What to do:
Your answer is a copy of every line in the records where "摩擦摆隔震支座FPSII" appears.

Data records
- Opening Delimiter -

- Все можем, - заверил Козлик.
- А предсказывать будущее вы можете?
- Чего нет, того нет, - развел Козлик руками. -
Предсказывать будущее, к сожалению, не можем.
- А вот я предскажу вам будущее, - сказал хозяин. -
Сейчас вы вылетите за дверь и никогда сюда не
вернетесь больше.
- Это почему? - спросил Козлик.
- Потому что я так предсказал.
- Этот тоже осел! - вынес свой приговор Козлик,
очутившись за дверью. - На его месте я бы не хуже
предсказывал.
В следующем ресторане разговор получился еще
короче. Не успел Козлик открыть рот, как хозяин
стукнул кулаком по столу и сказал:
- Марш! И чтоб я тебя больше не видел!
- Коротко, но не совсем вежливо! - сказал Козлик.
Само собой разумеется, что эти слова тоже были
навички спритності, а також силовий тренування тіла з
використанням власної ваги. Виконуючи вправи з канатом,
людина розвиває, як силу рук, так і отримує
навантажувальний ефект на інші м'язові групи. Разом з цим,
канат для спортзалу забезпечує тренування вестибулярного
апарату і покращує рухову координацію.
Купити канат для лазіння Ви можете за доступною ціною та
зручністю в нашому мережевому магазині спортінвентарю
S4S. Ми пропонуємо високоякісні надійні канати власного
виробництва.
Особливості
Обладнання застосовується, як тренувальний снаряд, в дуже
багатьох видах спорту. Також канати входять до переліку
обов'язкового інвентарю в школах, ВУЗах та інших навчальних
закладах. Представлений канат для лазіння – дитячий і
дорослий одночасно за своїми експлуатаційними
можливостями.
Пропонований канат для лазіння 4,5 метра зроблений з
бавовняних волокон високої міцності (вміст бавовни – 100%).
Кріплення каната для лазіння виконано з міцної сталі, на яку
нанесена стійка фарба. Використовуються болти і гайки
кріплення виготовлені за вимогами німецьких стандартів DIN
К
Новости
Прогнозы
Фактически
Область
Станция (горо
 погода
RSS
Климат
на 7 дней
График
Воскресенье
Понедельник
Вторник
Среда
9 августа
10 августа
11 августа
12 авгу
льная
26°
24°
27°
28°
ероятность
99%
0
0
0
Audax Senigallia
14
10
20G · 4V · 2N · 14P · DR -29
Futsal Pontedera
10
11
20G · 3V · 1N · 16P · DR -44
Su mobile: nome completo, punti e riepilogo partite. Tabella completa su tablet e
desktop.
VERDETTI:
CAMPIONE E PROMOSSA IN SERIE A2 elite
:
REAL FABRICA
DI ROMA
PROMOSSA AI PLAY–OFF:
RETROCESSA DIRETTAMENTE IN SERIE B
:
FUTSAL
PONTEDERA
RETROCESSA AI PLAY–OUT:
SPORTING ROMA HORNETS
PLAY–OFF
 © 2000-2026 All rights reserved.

- Closing Delimiter -
- Opening Delimiter -

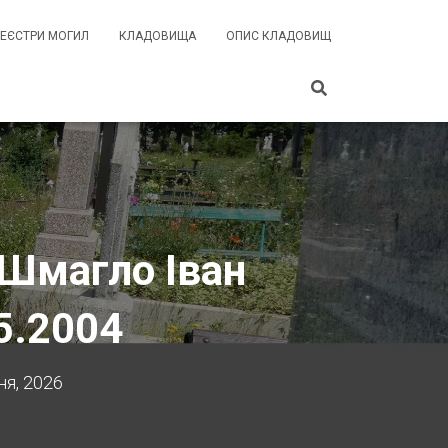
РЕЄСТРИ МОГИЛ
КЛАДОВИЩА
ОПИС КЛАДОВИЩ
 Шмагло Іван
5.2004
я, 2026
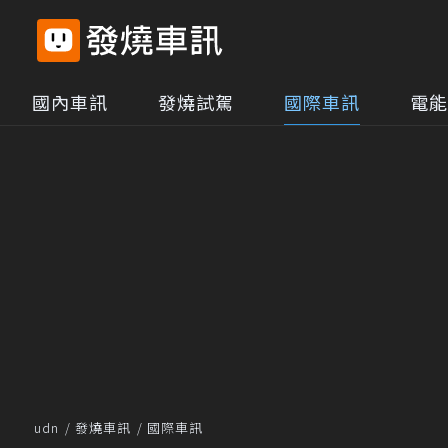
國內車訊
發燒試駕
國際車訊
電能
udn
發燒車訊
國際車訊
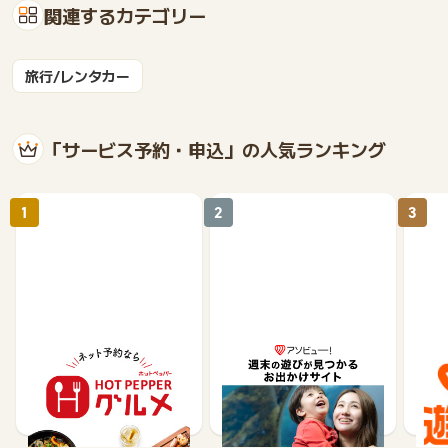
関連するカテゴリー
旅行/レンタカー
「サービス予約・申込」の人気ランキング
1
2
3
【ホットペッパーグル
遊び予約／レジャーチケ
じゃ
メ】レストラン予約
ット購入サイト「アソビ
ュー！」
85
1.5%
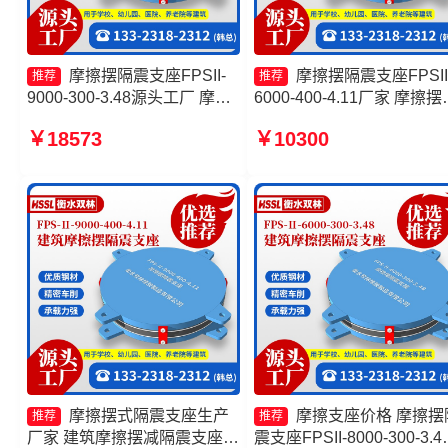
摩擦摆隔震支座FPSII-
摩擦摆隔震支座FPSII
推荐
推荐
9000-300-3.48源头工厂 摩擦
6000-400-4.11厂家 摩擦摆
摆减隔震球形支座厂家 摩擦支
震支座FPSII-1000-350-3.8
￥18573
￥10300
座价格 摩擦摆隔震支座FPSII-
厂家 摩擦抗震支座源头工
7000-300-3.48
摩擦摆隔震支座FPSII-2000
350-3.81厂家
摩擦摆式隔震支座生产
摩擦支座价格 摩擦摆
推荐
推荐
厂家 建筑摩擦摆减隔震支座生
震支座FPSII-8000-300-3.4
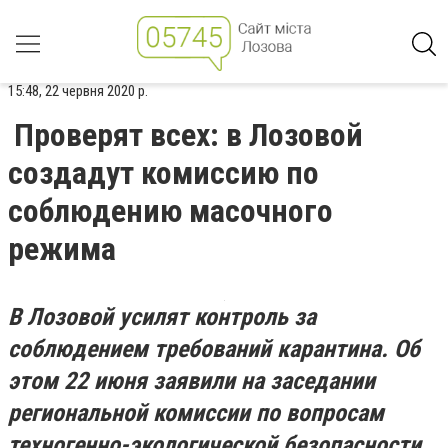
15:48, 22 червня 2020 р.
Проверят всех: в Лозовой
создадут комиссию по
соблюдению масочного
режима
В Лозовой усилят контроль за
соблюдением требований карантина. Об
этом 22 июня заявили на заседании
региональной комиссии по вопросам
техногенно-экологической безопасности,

- Closing Delimiter -
- Opening Delimiter -

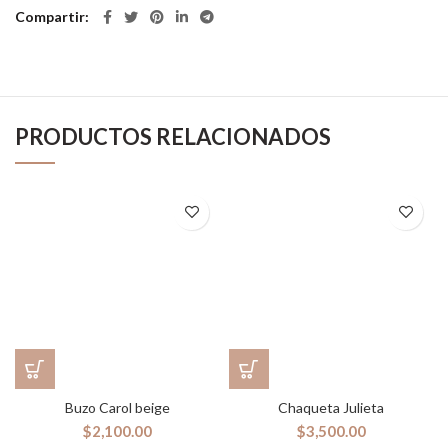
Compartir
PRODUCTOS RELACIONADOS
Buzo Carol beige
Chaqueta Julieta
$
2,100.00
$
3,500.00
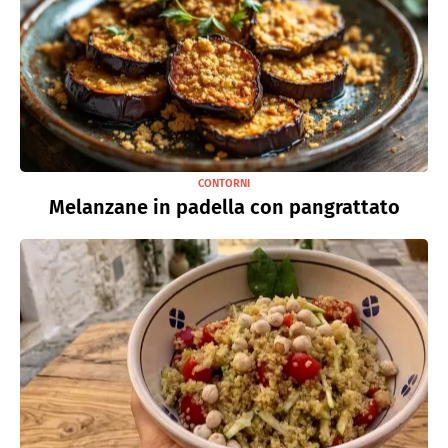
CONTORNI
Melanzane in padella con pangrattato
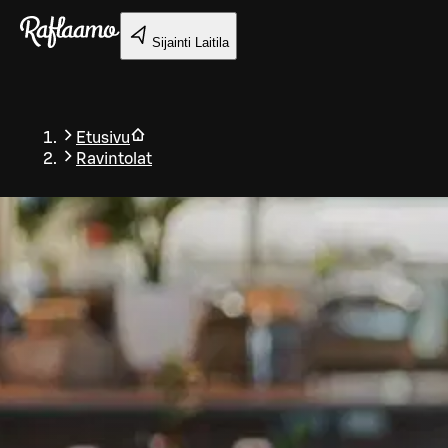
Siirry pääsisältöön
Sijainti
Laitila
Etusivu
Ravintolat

- Closing Delimiter -

Written response:
摩擦摆隔震支座FPSII-
摩擦摆隔震支座FPSII
座价格 摩擦摆隔震支座FPSII-
摩擦摆隔震支座FPSII-2000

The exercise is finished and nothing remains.